Photo courtesy of Jonathan Kalb

Q: What are some of your proudest accomplishments?

A: I have a traveling museum show up right now [called] When the Water Rises,” going from the Louisiana State Uuniversity Museum of Art in Baton Rouge, Louisiana, and traveling to the San Angelo Museum of Art in Texas, the University of Tampa in Florida, the Mennelo Museum in Orlando, Florida; then on to the Palmer Museum in State College, Pennsylvania. I’m very proud of that show because it brings my concerns about what’s happening in the environment to the forefront. Had I had the talent to be a politician or a scientist, I would have used those platforms for activism, but I do have a set of skills I’ve been developing over 40 years that I can use as my bully pulpit to bring those issues to a larger public and that’s what I’m doing with these shows.

Q: What work of art are you most proud of?
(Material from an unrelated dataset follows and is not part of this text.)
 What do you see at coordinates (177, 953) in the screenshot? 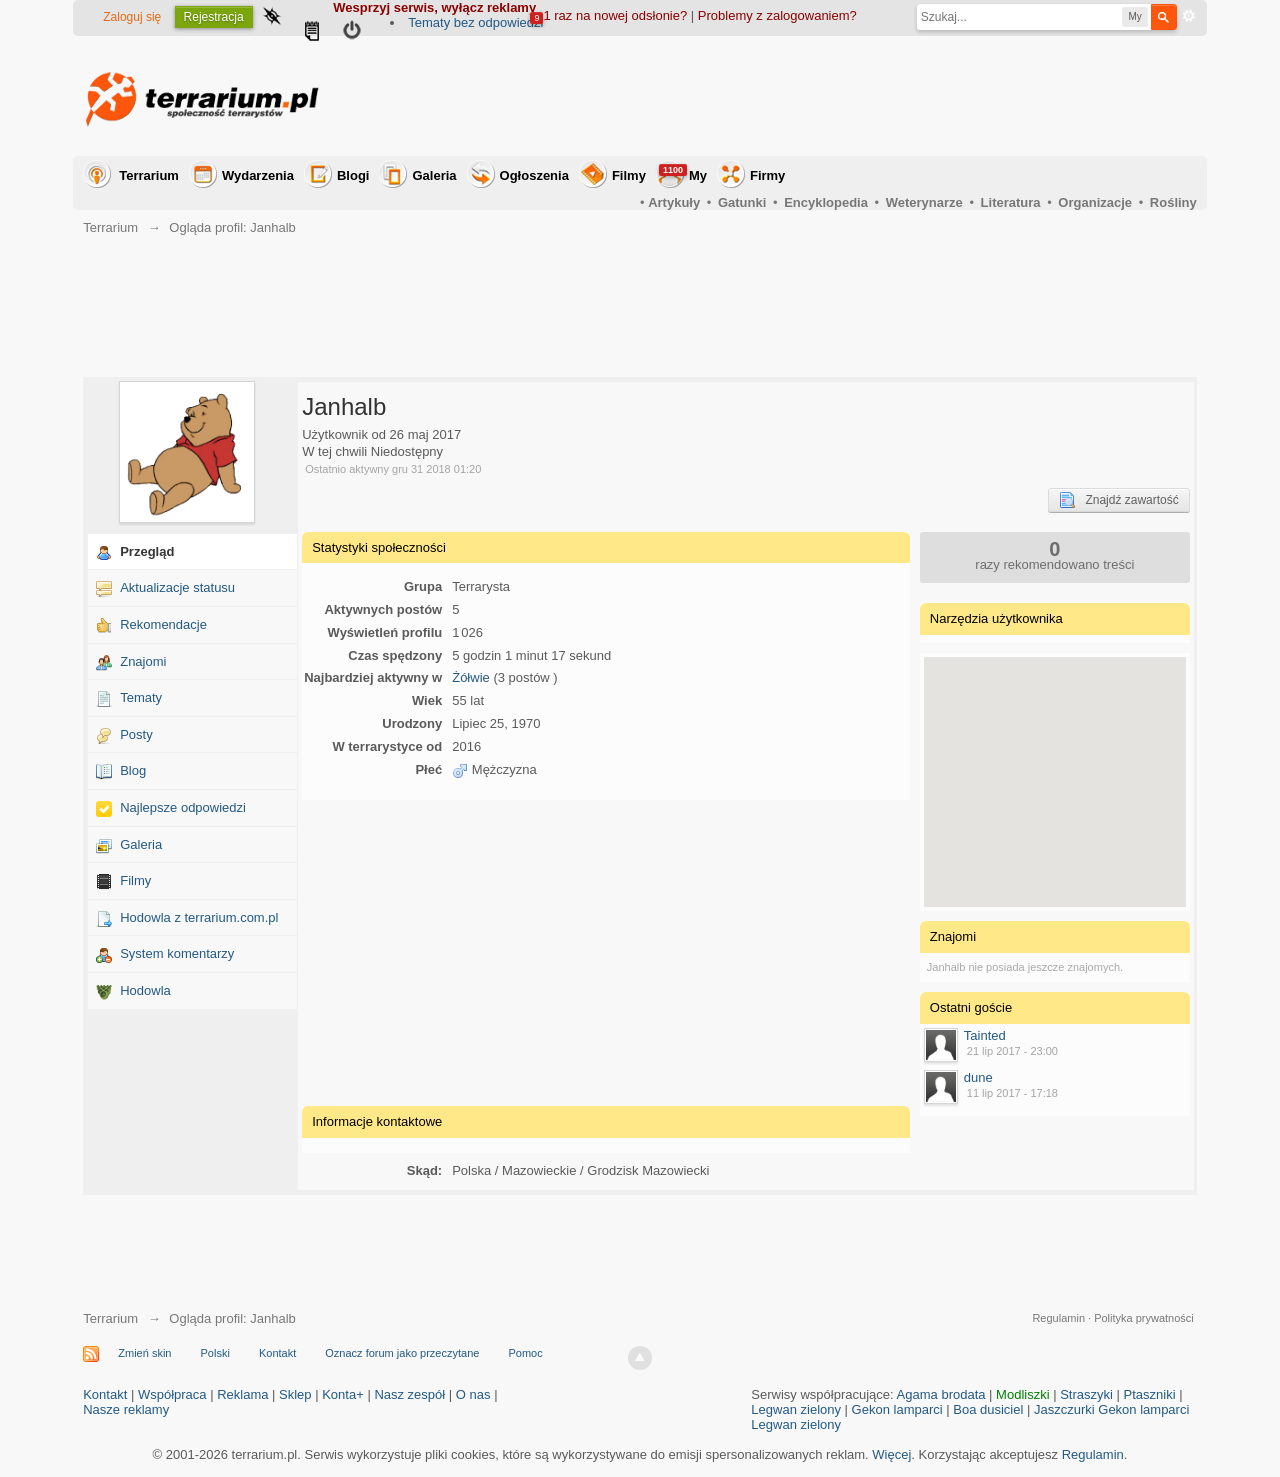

Why?

A: I’m probably most proud of the painting “Camp Bedlam,” which is the centerpiece of the “When the Water Rises” show. It’s a diptych and depicts an imagined space—a kind of post-apocalyptic world where folks have taken to the trees and created a provisional habitat for themselves there using the detritus from the old world – soggy mattresses, old appliances from TV sets to washers and dryers—to create a new kind of living experience. The message behind the piece is that life goes on, the good and the bad of it, but we will find ways to survive and adapt.